Task brief => Among the entries below, find every line that contains the string "time", then copy it.

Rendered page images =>

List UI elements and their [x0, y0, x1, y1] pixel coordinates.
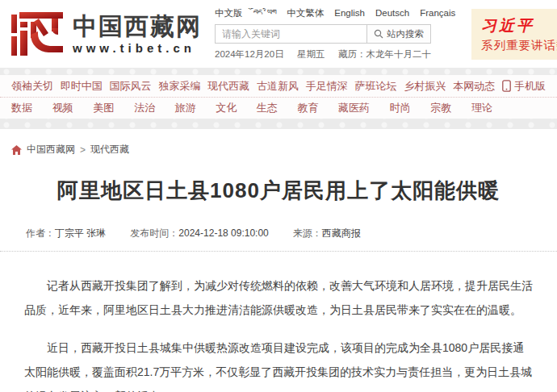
author-value: 丁宗平 张琳	[55, 227, 106, 239]
author-label: 作者：	[26, 227, 55, 239]
article-title: 阿里地区日土县1080户居民用上了太阳能供暖	[0, 177, 557, 205]
nav-item[interactable]: 本网动态	[453, 79, 495, 94]
nav-item-mobile-label: 手机版	[514, 79, 546, 94]
language-link[interactable]: English	[334, 8, 365, 18]
date-line: 2024年12月20日 星期五 藏历：木龙年十月二十	[215, 48, 431, 60]
nav-item[interactable]: 美图	[93, 101, 114, 115]
nav-item[interactable]: 旅游	[175, 101, 196, 115]
search-button[interactable]: 站内搜索	[366, 25, 430, 43]
nav-item[interactable]: 时尚	[390, 101, 411, 115]
home-icon	[11, 145, 22, 155]
meta-author: 作者：丁宗平 张琳	[26, 227, 106, 240]
breadcrumb-separator: >	[80, 144, 86, 156]
nav-item[interactable]: 手足情深	[306, 79, 348, 94]
language-link[interactable]: Français	[420, 8, 455, 18]
site-header: 中国西藏网 www.tibet.cn 中文版བོད་ཡིག中文繁体English…	[0, 0, 557, 68]
breadcrumb-current[interactable]: 现代西藏	[90, 143, 129, 156]
publish-time-label: 发布时间：	[130, 227, 178, 239]
search-icon	[374, 29, 383, 39]
mobile-phone-icon	[502, 80, 511, 92]
breadcrumb-home-link[interactable]: 中国西藏网	[27, 143, 75, 156]
main-navigation: 领袖关切即时中国国际风云独家采编现代西藏古道新风手足情深萨班论坛乡村振兴本网动态…	[0, 75, 557, 119]
nav-item[interactable]: 现代西藏	[207, 79, 249, 94]
xi-speeches-banner[interactable]: 习近平 系列重要讲话数	[471, 9, 557, 60]
source-label: 来源：	[293, 227, 322, 239]
nav-item[interactable]: 藏医药	[338, 101, 370, 115]
language-link[interactable]: Deutsch	[375, 8, 409, 18]
weekday: 星期五	[297, 48, 325, 60]
language-link[interactable]: བོད་ཡིག	[253, 8, 277, 18]
nav-item[interactable]: 领袖关切	[11, 79, 53, 94]
gregorian-date: 2024年12月20日	[215, 48, 284, 60]
nav-item-mobile-version[interactable]: 手机版	[502, 79, 546, 94]
meta-source: 来源：西藏商报	[293, 227, 361, 240]
nav-item[interactable]: 视频	[52, 101, 73, 115]
nav-item[interactable]: 即时中国	[61, 79, 103, 94]
banner-title: 习近平	[481, 15, 557, 36]
nav-item[interactable]: 古道新风	[257, 79, 299, 94]
article-paragraph: 近日，西藏开投日土县城集中供暖热源改造项目建设完成，该项目的完成为全县1080户…	[24, 336, 533, 392]
meta-publish-time: 发布时间：2024-12-18 09:10:00	[130, 227, 268, 240]
nav-item[interactable]: 乡村振兴	[404, 79, 446, 94]
nav-item[interactable]: 生态	[257, 101, 278, 115]
nav-item[interactable]: 文化	[216, 101, 237, 115]
site-search: 站内搜索	[215, 24, 431, 44]
site-logo[interactable]: 中国西藏网 www.tibet.cn	[11, 12, 202, 56]
banner-subtitle: 系列重要讲话数	[481, 38, 557, 53]
nav-item[interactable]: 法治	[134, 101, 155, 115]
language-link[interactable]: 中文繁体	[287, 7, 324, 19]
tibetan-calendar-date: 藏历：木龙年十月二十	[338, 48, 431, 60]
nav-item[interactable]: 理论	[471, 101, 492, 115]
site-name: 中国西藏网	[73, 13, 202, 40]
nav-pattern-band: 领袖关切即时中国国际风云独家采编现代西藏古道新风手足情深萨班论坛乡村振兴本网动态…	[0, 68, 557, 129]
search-input[interactable]	[216, 25, 366, 43]
header-middle: 中文版བོད་ཡིག中文繁体EnglishDeutschFrançais 站内搜…	[215, 7, 431, 60]
nav-item[interactable]: 教育	[297, 101, 318, 115]
article-body: 记者从西藏开投集团了解到，为减少对传统燃料的依赖，改善大气环境和人居环境，提升居…	[0, 252, 557, 392]
site-url: www.tibet.cn	[73, 41, 202, 55]
search-button-label: 站内搜索	[387, 28, 424, 40]
tibet-net-emblem-icon	[11, 12, 63, 56]
site-wordmark: 中国西藏网 www.tibet.cn	[73, 13, 202, 55]
nav-item[interactable]: 萨班论坛	[355, 79, 397, 94]
nav-row-primary: 领袖关切即时中国国际风云独家采编现代西藏古道新风手足情深萨班论坛乡村振兴本网动态…	[0, 75, 557, 97]
article-paragraph: 记者从西藏开投集团了解到，为减少对传统燃料的依赖，改善大气环境和人居环境，提升居…	[24, 273, 533, 322]
publish-time-value: 2024-12-18 09:10:00	[178, 227, 268, 239]
nav-item[interactable]: 独家采编	[158, 79, 200, 94]
nav-item[interactable]: 宗教	[430, 101, 451, 115]
language-link[interactable]: 中文版	[215, 7, 243, 19]
nav-item[interactable]: 数据	[11, 101, 32, 115]
source-value[interactable]: 西藏商报	[322, 227, 361, 239]
article-meta: 作者：丁宗平 张琳 发布时间：2024-12-18 09:10:00 来源：西藏…	[0, 227, 557, 240]
nav-row-secondary: 数据视频美图法治旅游文化生态教育藏医药时尚宗教理论	[0, 97, 557, 119]
language-switcher: 中文版བོད་ཡིག中文繁体EnglishDeutschFrançais	[215, 7, 431, 19]
nav-item[interactable]: 国际风云	[110, 79, 152, 94]
breadcrumb: 中国西藏网 > 现代西藏	[0, 129, 557, 161]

Response below =>
publish-time-label: 发布时间：	[130, 227, 178, 239]
meta-publish-time: 发布时间：2024-12-18 09:10:00	[130, 227, 268, 240]
publish-time-value: 2024-12-18 09:10:00	[178, 227, 268, 239]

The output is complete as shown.